Myosin binding subunit
Two genes have been identified that are associated with the hypodermal cell shape changes that occur during elongation of the C. elegans embryo. The first gene, let-502, encodes a protein with high similarity to Rho-binding Ser/Thr kinases and to human myotonic dystrophy kinase (DM-kinase). Strong mutations in let-502 block embryonic elongation, and let-502 reporter constructs are expressed in hypodermal cells at the elongation stage of development. The second gene, mel-11, was identified by mutations that act as extragenic suppressors of let-502. mel-11 encodes a protein similar to the 110- to 133-kD regulatory subunits of vertebrate smooth muscle myosin-associated phosphatase (PP-1M). It is suggested that the LET-502 kinase and the MEL-11 phosphatase subunit act in a pathway linking a signal generated by the small GTP-binding protein Rho to a myosin-based hypodermal contractile system that drives embryonic elongation. LET-502 may directly regulate the activity of the MEL-11 containing phosphatase complex and the similarity between LET-502 and DM-kinase suggests a similar function for DM-kinase (Wissmann, 1997).

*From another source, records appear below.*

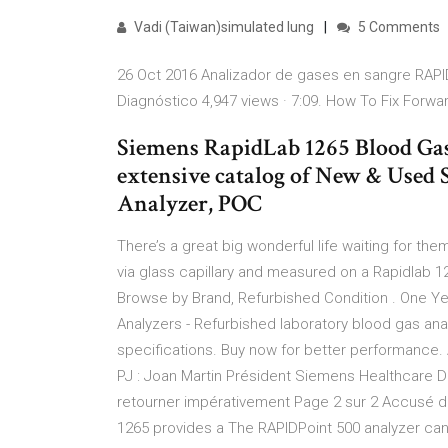
Vadi (Taiwan)simulated lung
5 Comments
26 Oct 2016 Analizador de gases en sangre RAPID
Diagnóstico 4,947 views · 7:09. How To Fix Forw
Siemens RapidLab 1265 Blood Gas
extensive catalog of New & Used
Analyzer, POC
There’s a great big wonderful life waiting for 
via glass capillary and measured on a Rapidlab 1
Browse by Brand, Refurbished Condition . One Ye
Analyzers - Refurbished laboratory blood gas ana
specifications. Buy now for better performanc
PJ : Joan Martin Président Siemens Healthcare 
retourner impérativement Page 2 sur 2 Accusé de 
1265 provides a The RAPIDPoint 500 analyzer ca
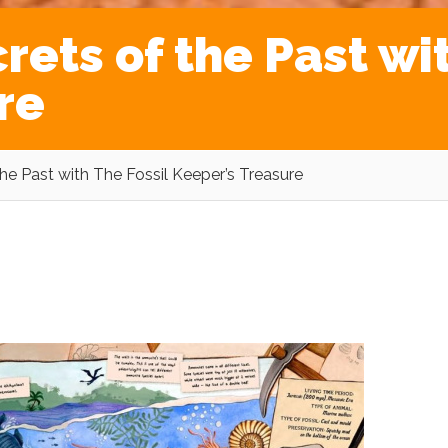
rets of the Past wi
re
the Past with The Fossil Keeper’s Treasure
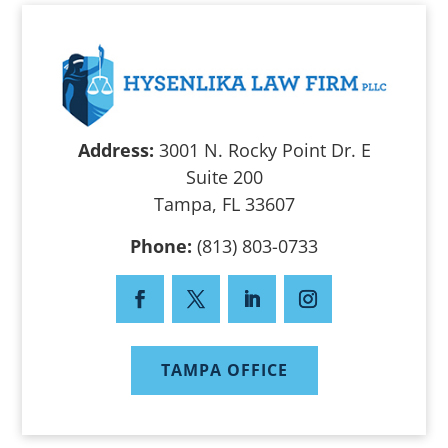
Address:
3001 N. Rocky Point Dr. E
Suite 200
Tampa, FL 33607
Phone:
(813) 803-0733
TAMPA OFFICE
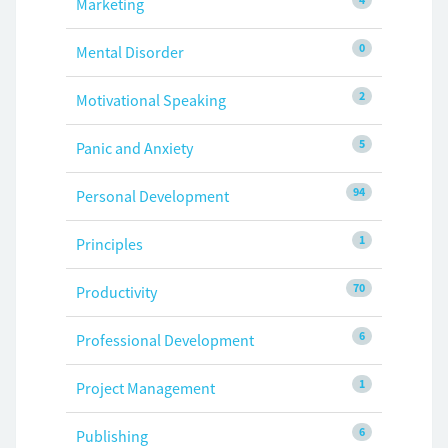
Marketing
0
Mental Disorder
2
Motivational Speaking
5
Panic and Anxiety
94
Personal Development
1
Principles
70
Productivity
6
Professional Development
1
Project Management
6
Publishing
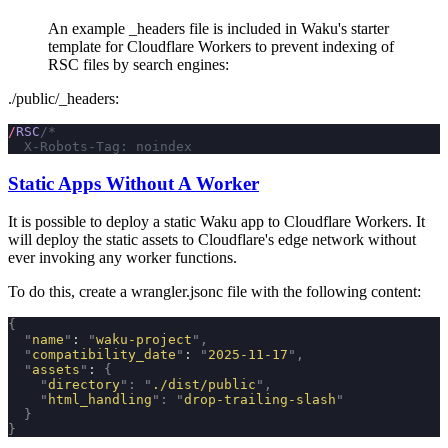
An example
_headers
file is included in Waku's starter
template for Cloudflare Workers to prevent indexing of
RSC files by search engines:
./public/_headers
:
/
RSC
/*
  X-Robots-Tag: noindex
Static Apps Without A Worker
It is possible to deploy a static Waku app to Cloudflare Workers. It
will deploy the static assets to Cloudflare's edge network without
ever invoking any worker functions.
To do this, create a
wrangler.jsonc
file with the following content:
{
  "
name
"
: 
"
waku-project
"
,
  "
compatibility_date
"
: 
"
2025-11-17
"
,
  "
assets
"
: 
{
    "
directory
"
:
 "
./dist/public
"
,
    "
html_handling
"
:
 "
drop-trailing-slash
"
  }
}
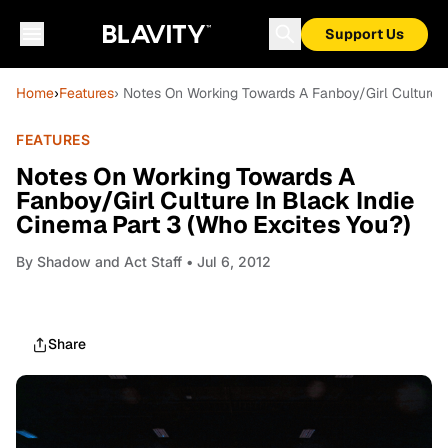
Support Us
Home
›
Features
› Notes On Working Towards A Fanboy/Girl Culture I
FEATURES
Notes On Working Towards A
Fanboy/Girl Culture In Black Indie
Cinema Part 3 (Who Excites You?)
By
Shadow and Act Staff
• Jul 6, 2012
Share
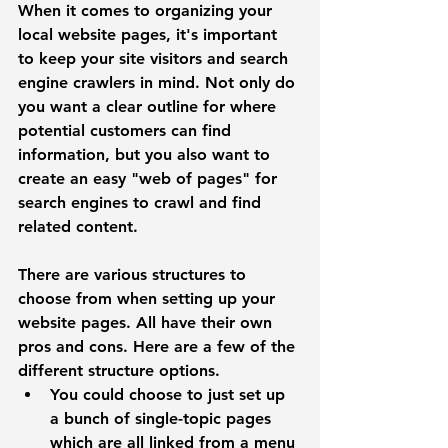
When it comes to organizing your 
local website pages, it's important 
to keep your site visitors and search 
engine crawlers in mind. Not only do 
you want a clear outline for where 
potential customers can find 
information, but you also want to 
create an easy "web of pages" for 
search engines to crawl and find 
related content. 
There are various structures to 
choose from when setting up your 
website pages. All have their own 
pros and cons. Here are a few of the 
different structure options.
You could choose to just set up 
a bunch of 
single-topic
 pages 
which are all linked from a menu 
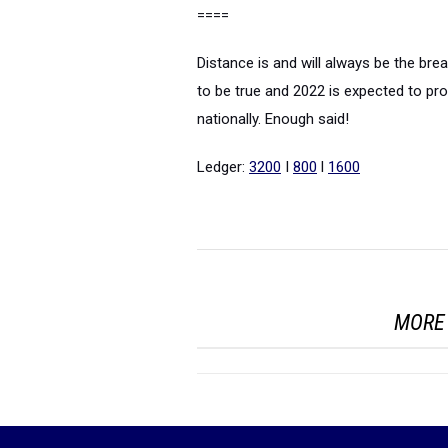
====
Distance is and will always be the brea
to be true and 2022 is expected to p
nationally. Enough said!
Ledger:
3200
I
800
l
1600
MORE 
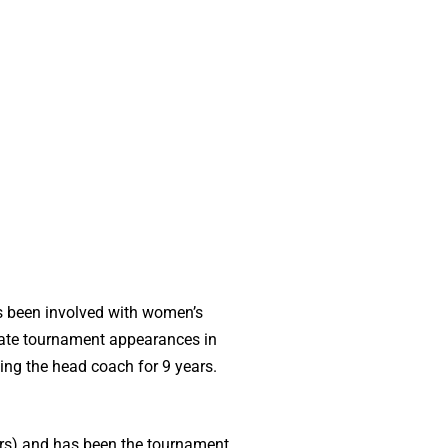
as been involved with women’s
 state tournament appearances in
ing the head coach for 9 years.
rs) and has been the tournament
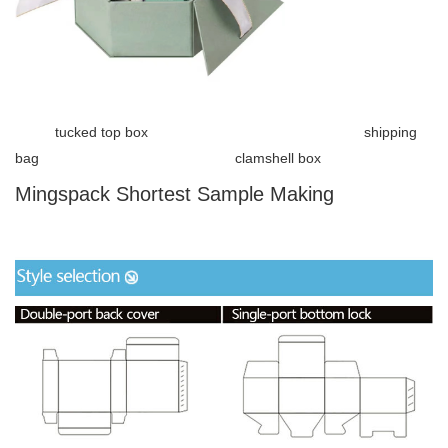
tucked top box shipping
bag clamshell box
Mingspack Shortest Sample Making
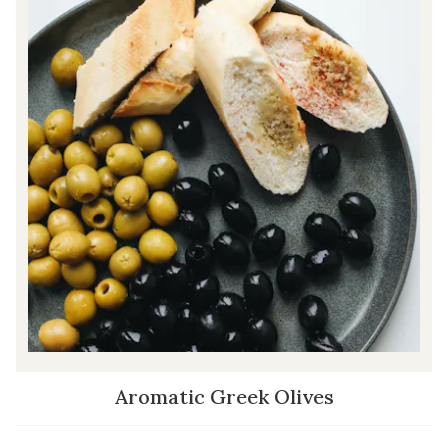
Aromatic Greek Olives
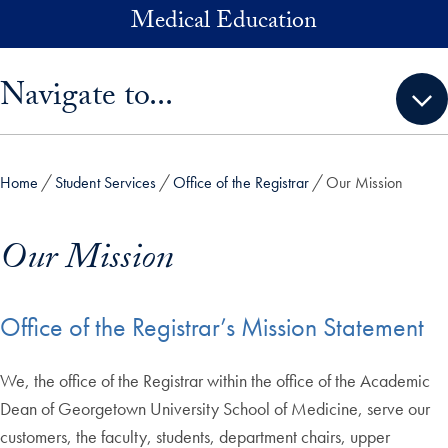
Skip to main content
Medical Education
Skip sidebar menu and go directly to main content
Navigate to...
Home
Student Services
Office of the Registrar
Our Mission
Our Mission
Office of the Registrar’s Mission Statement
We, the office of the Registrar within the office of the Academic
Dean of Georgetown University School of Medicine, serve our
customers, the faculty, students, department chairs, upper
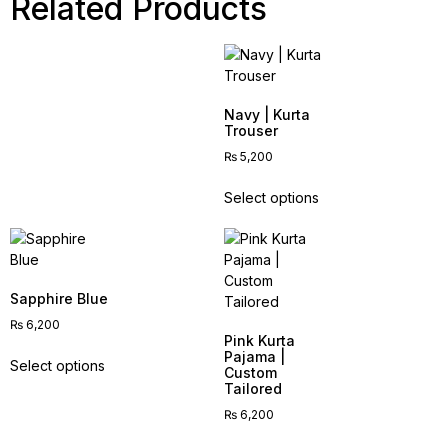
Related Products
Navy | Kurta
Trouser
₨
5,200
Select options
Sapphire Blue
₨
6,200
Pink Kurta
Pajama |
Select options
Custom
Tailored
₨
6,200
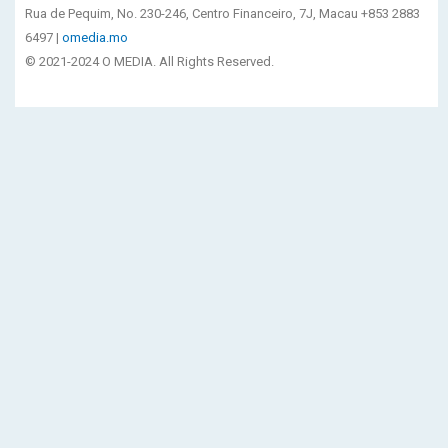
Rua de Pequim, No. 230-246, Centro Financeiro, 7J, Macau +853 2883
6497 |
omedia.mo
© 2021-2024 O MEDIA. All Rights Reserved.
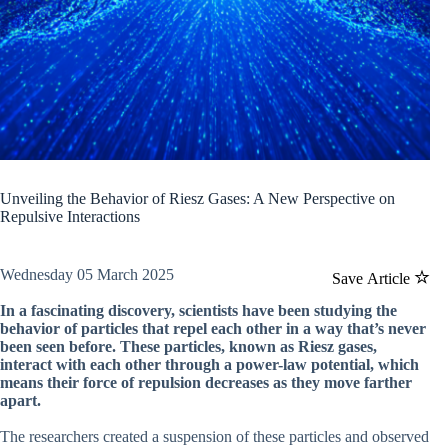
Unveiling the Behavior of Riesz Gases: A New Perspective on
Repulsive Interactions
Wednesday 05 March 2025
Save Article
In a fascinating discovery, scientists have been studying the
behavior of particles that repel each other in a way that’s never
been seen before. These particles, known as Riesz gases,
interact with each other through a power-law potential, which
means their force of repulsion decreases as they move farther
apart.
The researchers created a suspension of these particles and observed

C. elegans embryonic elongation is driven by cell shape changes that cause a contraction of the epidermal cell layer enclosing the embryo. This process requires a Rho-associated kinase (LET-502) and is opposed by the activity of a myosin phosphatase regulatory subunit (MEL-11). mel-11 activity is required both in the epidermis during embryonic elongation and in the spermatheca of the adult somatic gonad. let-502 and mel-11 reporter gene constructs show reciprocal expression patterns in the embryonic epidermis and the spermatheca, and mutations of the two genes have opposite effects in these two tissues. These results are consistent with let-502 and mel-11 mediating tissue contraction and relaxation, respectively. mel-11 embryonic inviability is genetically enhanced by mutations in a Rac signaling pathway, suggesting that Rac potentiates or acts in parallel with the activity of the myosin phosphatase complex. Since Rho has been implicated in promoting cellular contraction, these results support a mechanism by which epithelial morphogenesis is regulated by the counteracting activities of Rho and Rac (Wissmann, 1999).

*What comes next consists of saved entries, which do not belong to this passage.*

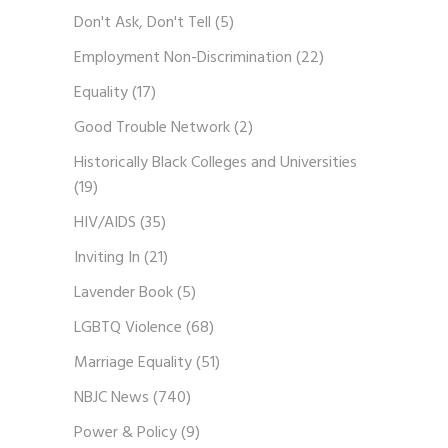
Don't Ask, Don't Tell
(5)
Employment Non-Discrimination
(22)
Equality
(17)
Good Trouble Network
(2)
Historically Black Colleges and Universities
(19)
HIV/AIDS
(35)
Inviting In
(21)
Lavender Book
(5)
LGBTQ Violence
(68)
Marriage Equality
(51)
NBJC News
(740)
Power & Policy
(9)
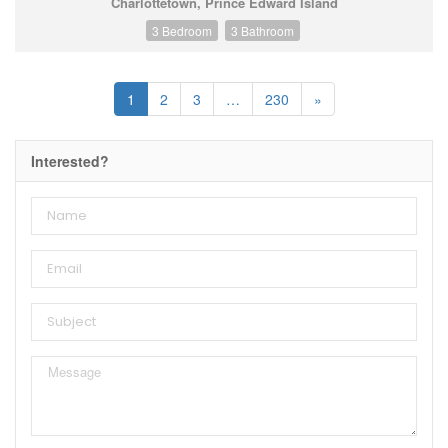
Charlottetown, Prince Edward Island
3 Bedroom
3 Bathroom
1
2
3
…
230
»
Interested?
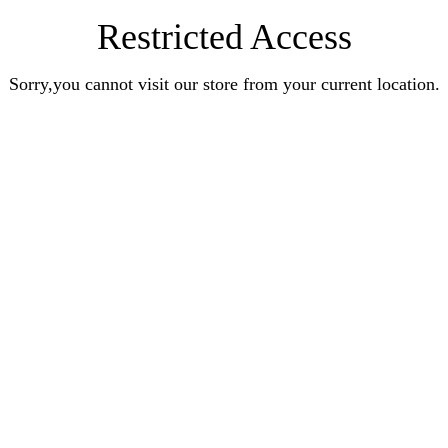
Restricted Access
Sorry,you cannot visit our store from your current location.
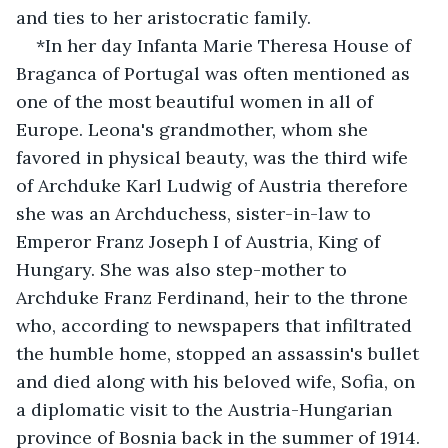
and ties to her aristocratic family.
*In her day Infanta Marie Theresa House of 
Braganca of Portugal was often mentioned as 
one of the most beautiful women in all of 
Europe. Leona's grandmother, whom she 
favored in physical beauty, was the third wife 
of Archduke Karl Ludwig of Austria therefore 
she was an Archduchess, sister-in-law to 
Emperor Franz Joseph I of Austria, King of 
Hungary. She was also step-mother to 
Archduke Franz Ferdinand, heir to the throne 
who, according to newspapers that infiltrated 
the humble home, stopped an assassin's bullet 
and died along with his beloved wife, Sofia, on 
a diplomatic visit to the Austria-Hungarian 
province of Bosnia back in the summer of 1914. 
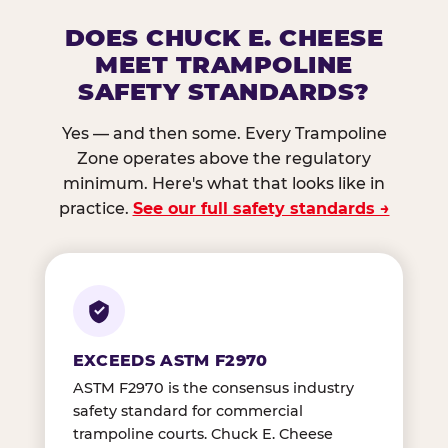
DOES CHUCK E. CHEESE
MEET TRAMPOLINE
SAFETY STANDARDS?
Yes — and then some. Every Trampoline
Zone operates above the regulatory
minimum. Here's what that looks like in
practice.
See our full safety standards →
EXCEEDS ASTM F2970
ASTM F2970 is the consensus industry
safety standard for commercial
trampoline courts. Chuck E. Cheese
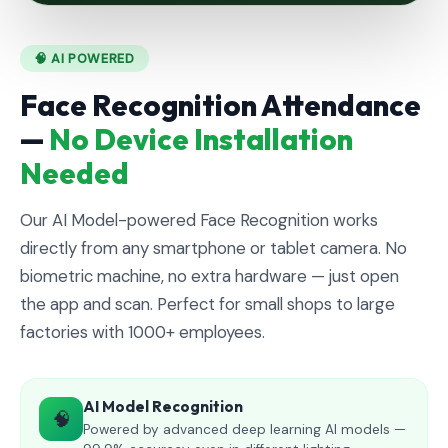
🧠 AI POWERED
Face Recognition Attendance
—
No Device Installation
Needed
Our AI Model-powered Face Recognition works
directly from any smartphone or tablet camera. No
biometric machine, no extra hardware — just open
the app and scan. Perfect for small shops to large
factories with 1000+ employees.
AI Model Recognition
🧠
Powered by advanced deep learning AI models —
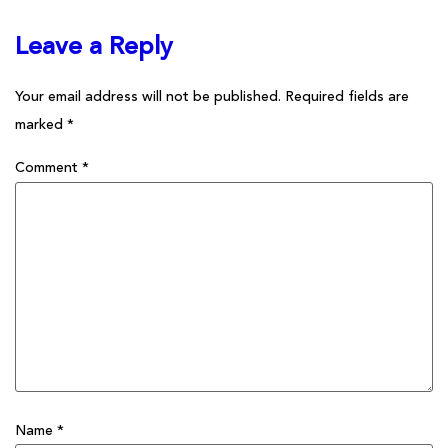
Leave a Reply
Your email address will not be published.
Required fields are
marked
*
Comment
*
Name
*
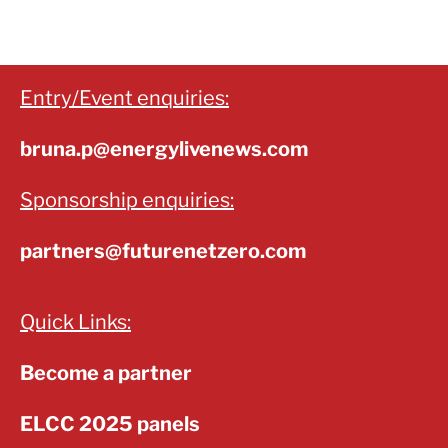
Entry/Event enquiries:
bruna.p@energylivenews.com
Sponsorship enquiries:
partners@futurenetzero.com
Quick Links:
Become a partner
ELCC 2025 panels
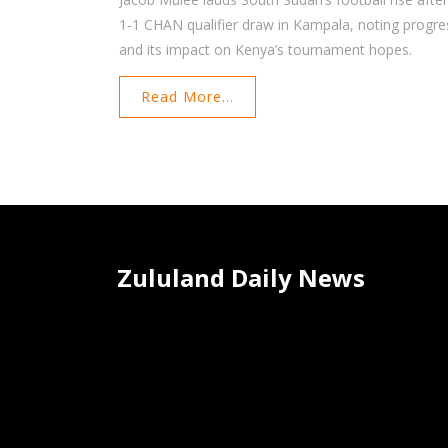
1‑1 CHAN qualifier draw in Kampala, noting progre
and its impact on Kenya’s tournament hopes.
Read More...
Zululand Daily News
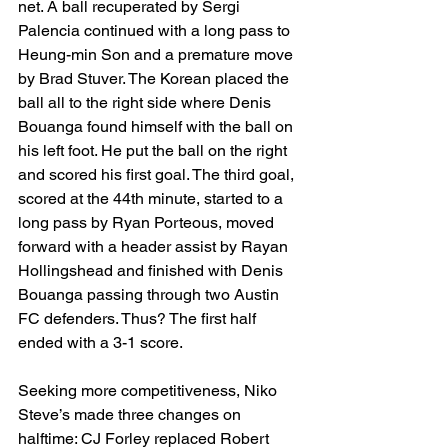
net. A ball recuperated by Sergi 
Palencia continued with a long pass to 
Heung-min Son and a premature move 
by Brad Stuver. The Korean placed the 
ball all to the right side where Denis 
Bouanga found himself with the ball on 
his left foot. He put the ball on the right 
and scored his first goal. The third goal, 
scored at the 44th minute, started to a 
long pass by Ryan Porteous, moved 
forward with a header assist by Rayan 
Hollingshead and finished with Denis 
Bouanga passing through two Austin 
FC defenders. Thus? The first half 
ended with a 3-1 score. 
Seeking more competitiveness, Niko 
Steve’s made three changes on 
halftime: CJ Forley replaced Robert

let-502 rho-binding kinase and mel-11 myosin phosphatase regulate C. elegans embryonic morphogenesis. Genetic analysis establishes the following modes of let-502 action: (1) loss of only maternal let-502 results in abnormal early cleavages; (2) loss of both zygotic and maternal let-502 causes elongation defects, and (3) loss of only zygotic let-502 results in sterility. The morphogenetic function of let-502 and mel-11 is apparently redundant with another pathway since elimination of these two genes results in progeny that undergo near-normal elongation. Triple mutant analysis indicates that unc-73 (Rho/Rac guanine exchange factor) and mlc-4 (myosin light chain) act in parallel to or downstream of let-502/mel-11. In contrast mig-2 (Rho/Rac), daf-2 (insulin receptor), and age-1 (PI3 kinase) act within the let-502/mel-11 pathway. Mutations in the sex-determination gene fem-2, which encodes a PP2c phosphatase (unrelated to the MEL-11 phosphatase), enhance mutations of let-502 and suppress those of mel-11. fem-2's elongation function appears to be independent of its role in sexual identity since the sex-determination genes fem-1, fem-3, tra-1, and tra-3 have no effect on mel-11 or let-502. By itself, fem-2 affects morphogenesis with low penetrance. fem-2 blocks the near-normal elongation of let-502; mel-11 indicating that fem-2 acts in a parallel elongation pathway. The action of two redundant pathways likely ensures accurate elongation of the C. elegans embryo (Piekny, 2000).
The major protein phosphatase that dephosphorylates smooth-muscle myosin was purified from chicken gizzard myofibrils and shown to be composed of three subunits with apparent molecular masses of 130, 37 and 20 kDa, the most likely structure being a heterotrimer. The 37-kDa component is the catalytic subunit, while the 130-kDa and 20-kDa components form a regulatory complex that enhances catalytic subunit activity towards heavy meromyosin or the isolated myosin P light chain from smooth muscle and suppresses its activity towards phosphorylase, phosphorylase kinase and glycogen synthase. The catalytic subunit was identified as the beta isoform of protein phosphatase-1 (PP1) and the 130-kDa subunit as the PP1-binding component. The distinctive properties of smooth and skeletal muscle myosin phosphatases are explained by interaction of PP1 beta with different proteins and (in conjunction with earlier analysis of the glycogen-associated phosphatase) establish that the specificity and subcellular location of PP1 is determined by its interaction with a number of specific targetting subunits (Alessi, 1992).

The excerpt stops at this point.